_AIM OF THE EXERCISE_
Set down each record that follows exactly. Drop the images.

(Page images and extracted text)

━━━━━━━━━━━━━━━━━━━━━━━━━━━━━━

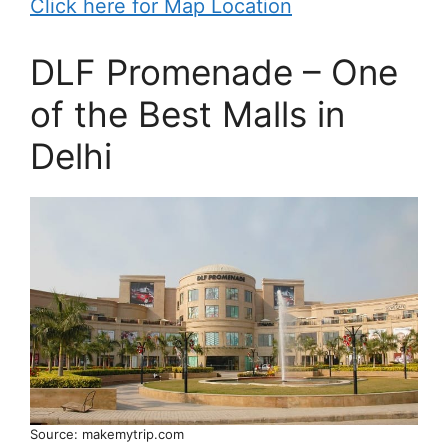
Click here for Map Location
DLF Promenade – One
of the Best Malls in
Delhi
Source: makemytrip.com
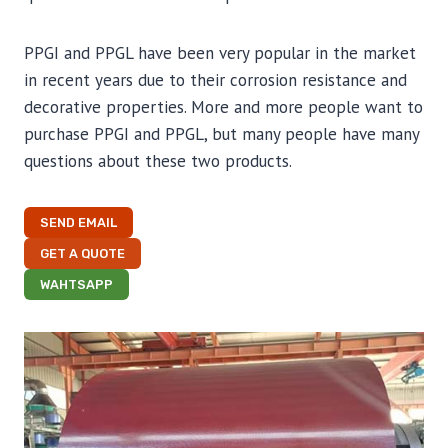
PPGI and PPGL have been very popular in the market
in recent years due to their corrosion resistance and
decorative properties. More and more people want to
purchase PPGI and PPGL, but many people have many
questions about these two products.
SEND EMAIL
GET A QUOTE
WAHTSAPP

━━━━━━━━━━━━━━━━━━━━━━━━━━━━━━

_WRITTEN ANSWER_
Click here for Map Location
DLF Promenade – One
of the Best Malls in
Delhi
Source: makemytrip.com
PPGI and PPGL have been very popular in the market
in recent years due to their corrosion resistance and
decorative properties. More and more people want to
purchase PPGI and PPGL, but many people have many
questions about these two products.
SEND EMAIL
GET A QUOTE
WAHTSAPP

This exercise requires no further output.